Can Big Data analytics solve the cross-channel service conundrum?by
If you could take everything you know about your customers and prospects, and combine that with new data sources from social media to location and even the weather, then you could truly offer the very best customer service. Big data analytics enables you to do just that.
Customer service used to be all about measuring individual data points such as number of calls handled and time per interaction, and these were used as vital indicators of both how well a company's new product or service has fared as well as the success of the customer service itself. The explosion of multichannel, mobile and social customer relationships demands a new Big Data approach to analysing customer service interactions.
Big data analytics enables you to collect vast amounts of data on individual consumers – their consumption habits, their preferences, their interactions with the company – and then analyse those data sets for predictive behaviour and pro-actively apply those insights both to your existing customers and to customers coming into your contact centre, and build a truly personal customer experience.
Throw out the Excels
Traditionally, customer service measurements have slotted neatly into organised columns in an Excel spreadsheet. But, with the digital boom and proliferation of devices, the customer journey has become fragmented, making it increasingly complex to measure interactions between individuals and the company at hand.
A service call might seem successfully resolved in record time, but that might be because the customer is multi-tasking and logged on to the website. And what if they’ve been tweeting and getting suggestions from the social sphere that either help resolve or exacerbate their reason for calling? Where is the customer when making the call and what impact does that have on the interaction and the outcome?
How cross-channel customer service can benefit from big-data initiatives
Cross-channel customer service naturally produces a mass and variety of structured and unstructured data coming from individual web-logs, email and telephone transcripts, customer interaction records and statistics, Tweets, and Facebook posts to name a few.
Only by breaking down silos to analyse the trends and patterns found within the interconnected troughs of structured and unstructured data can a company truly optimise its customer service efforts. Three key benefits which can be realised are as follows:
1. Predict the future, increase loyalty
Companies are adept at chasing new customers while watching the churn. Why else would they spend around $500B on advertising and acquiring new customers, $50B on CRM spend, and just $9B on the call centre? They offer new customers price incentives, free service, unlimited this and that, all the while not listening to the sentiment of the current customer base.
Social channels have thrown up the opportunity for customers to vent frustrations and opinions that wouldn't be worth the effort of writing a more formal e-mail or picking up the phone. Big Data analytics has the potential to unlock invaluable customer insights that can be channelled into a company's development strategy, thereby reducing the customer churn – and increasing top-line revenue. Organisations can start not just to understand customers, but to provide a more personal customer experience, to let customers know that they have been listened to – all the things that helps customers stay loyal to the brand and spend more going forward.
A new generation of cloud-based data analytics solutions will be key to understanding and visualising customer service interactions in the fullest context. Sales and marketing departments will be able to gain actionable business intelligence, retain customers, increase employee effectiveness and improve the bottom-line.

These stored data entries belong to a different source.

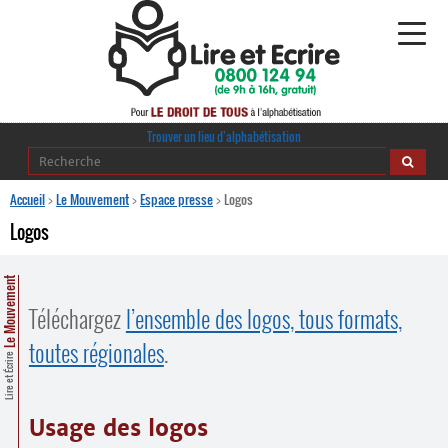
Alphabétisation
Trouver un lieu d’alphabétisation
Agir pour l’alpha
Accueil
>
Le Mouvement
>
Espace presse
>
Logos
Logos
Publications
Le Mouvement
journaldelalpha.be
Téléchargez
l’ensemble des logos, tous formats,
Regards croisés
Ressources pédagogiques
toutes régionales
.
Lire et Écrire
Espace presse
Usage des logos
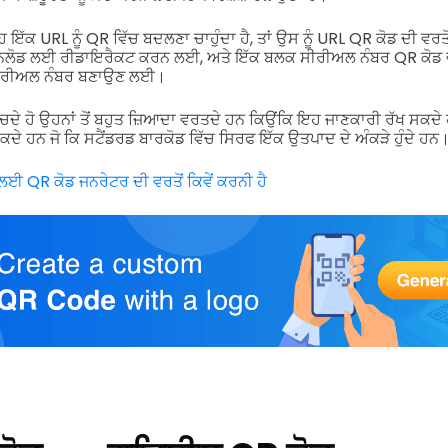
ਹ ਇੱਕ URL ਨੂੰ QR ਵਿੱਚ ਬਦਲਣਾ ਚਾਹੁੰਦਾ ਹੈ, ਤਾਂ ਉਸ ਨੂੰ URL QR ਕੋਡ ਦੀ ਵਰਤ
ਨਲੋਡ ਲਈ ਰੀਡਾਇਰੈਕਟ ਕਰਨ ਲਈ, ਅਤੇ ਇੱਕ ਬਲਕ ਸੀਰੀਅਲ ਨੰਬਰ QR ਕੋਡ ਵ
 ਸੀਰੀਅਲ ਨੰਬਰ ਬਣਾਉਣ ਲਈ।
ਂ ਸੋਚਦੇ ਹੋ ਉਹਨਾਂ ਤੋਂ ਬਹੁਤ ਜ਼ਿਆਦਾ ਵਰਤਦੇ ਹਨ ਕਿਉਂਕਿ ਇਹ ਜਾਣਕਾਰੀ ਰੱਖ ਸਕਦ
ਕਦੇ ਹਨ ਜੋ ਕਿ ਸਟੈਂਡਰਡ ਬਾਰਕੋਡ ਵਿੱਚ ਸਿਰਫ ਇੱਕ ਉਤਪਾਦ ਦੇ ਅੰਕੜੇ ਹੁੰਦੇ ਹਨ
ਈ QR ਕੋਡ ਜਨਰੇਟਰ ਦੀ ਵਰਤੋਂ ਕਿਵੇਂ ਕਰਨੀ ਹੈ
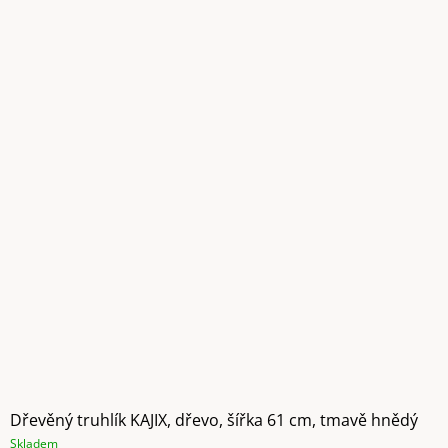
Dřevěný truhlík KAJIX, dřevo, šířka 61 cm, tmavě hnědý
Skladem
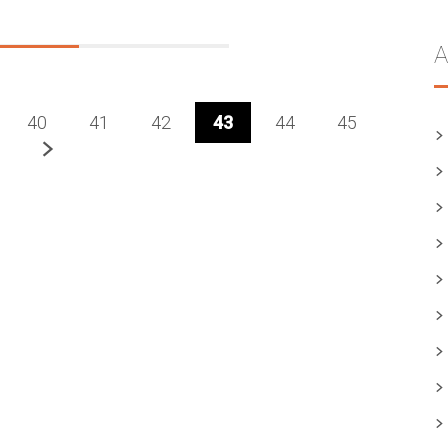
A
40
41
42
43
44
45
Prochaine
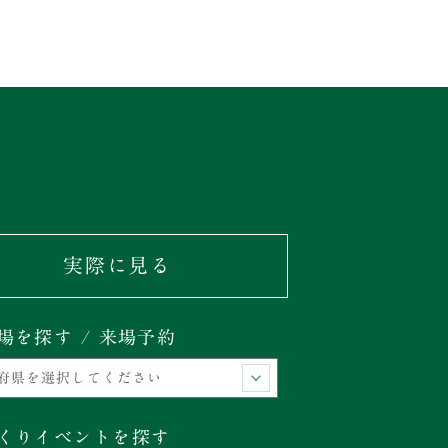
実際に見る
場を探す / 来場予約
くりイベントを探す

2. Actionable business intelligence
By mining and consolidating the treasure trove of structured and unstructured customer data presented by cross-channel customer service, companies can yield rich and actionable business intelligence. For example, telcos and mobile carriers often receive the brunt of complaints within the contact centre and social sphere. Based upon all customer service interactions and social media postings, these organisations can identify and pinpoint unknown network outages, service interruptions or latency issues. Similarly, social media sentiment analysis can be used to respond to unplanned calls into the contact centre.
3. Increase employee effectiveness
With cloud-based data analytics, companies can assess a multichannel customer's lifetime value based upon in-store and online sales, customer service history across all channels, and social media amplification. With this information, and with the right solution, the most valuable customers can then be brought to the top of the workload pile – and dealt with by the most appropriate employee.
For years, contact centres have rated employee performance by average handle time, average hold time and so on. Intelligent solutions can now store more detailed information about how employees work, what they know in terms of skills and knowledge, and how they score in quality management solutions.
Analyse the right data in the right way
The right solution can combine all of this information – from the customer and employee spheres – so that contact centre managers can understand important correlations, such as common attributes between top performing employees, whether there is a relationship between years of service and average handle time or whether for example more agent soft-skill training does actually increase customer satisfaction.
The right data analysed in the right way can produce answers to important questions that will help managers ensure their workforce has the right skills to provide exceptional customer service and build a more engaged, efficient, and effective organisation. Employees will be happier, customers more satisfied and corporate balance sheets will be healthier.
Brendan Dykes is senior solution marketing manager of Genesys.